Beim Bauen von Werkzeugen mit KI gibt es einen weit verbreiteten Reflex: Wenn das Problem Text lesen umfasst, rufen wir ein Sprachmodell auf. Und es funktioniert. Das Problem ist, dass es zu Kosten funktioniert, die niemand betrachtet, bis das Volumen wächst.

In Model Card Auditor besteht die Aufgabe darin, sechs bestimmte Felder aus einem Markdown-Dokument zu extrahieren. Man könnte sie lösen, indem man je Modell sechsmal ein LLM aufruft, und bei einer Handvoll Modelle würden Sie es nicht einmal merken. Über einen ganzen Katalog hinweg, bei jedem CI-Build, ist das eine andere Geschichte.

Das Design, das ich verwendet habe — eine zweistufige Kaskade:

  1. Zuerst reguläre Ausdrücke über die überschriebenen Abschnitte. Gut strukturierte Model Cards folgen einigermassen stabilen Konventionen: ## Limitations, ## Bias, Risks and Limitations, ## Training Data. Eine Regex löst sie in Mikrosekunden und zu null Kosten.
  2. Erst wenn die Regex scheitert, kommt das Modell ins Spiel. Das heisst: Der Inferenzaufruf bleibt den mehrdeutigen Fällen vorbehalten, den schlecht strukturierten oder unkonventionell formulierten Cards — also genau jenen Fällen, in denen ein Modell etwas beiträgt, was eine Regex nicht kann.

Das Ergebnis ist, dass die meisten Audits überhaupt nichts kosten, und diejenigen, die etwas kosten, tun es, weil das Problem es rechtfertigte.

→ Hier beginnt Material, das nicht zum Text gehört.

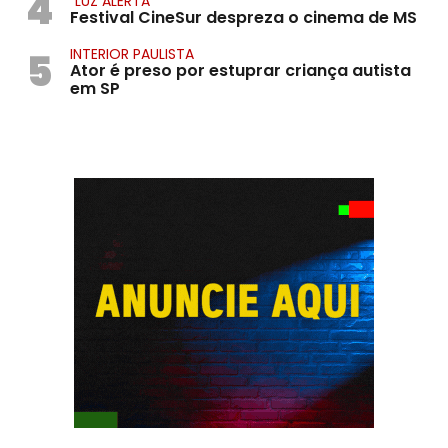
4
"LUZ ALERTA"
Festival CineSur despreza o cinema de MS
5
INTERIOR PAULISTA
Ator é preso por estuprar criança autista
em SP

Wichtig daran finde ich nicht die Optimierung selbst, sondern den Zeitpunkt. Das ist nichts, was man "später optimiert": Es ist eine Entscheidung, die vor der ersten Codezeile fällt und das Problem in "den günstigen, deterministischen Teil" und "den Teil, der wirklich ein Modell braucht" zerlegt. Sie später zu treffen bedeutet, den gesamten Ablauf neu zu schreiben.

Die Lehre, die ich daraus ziehe: In jedem System mit KI lautet die Designfrage nicht "Welches Modell nehme ich?", sondern "Welcher Teil dieses Problems braucht überhaupt kein Modell?". Es ist fast immer mehr, als es scheint.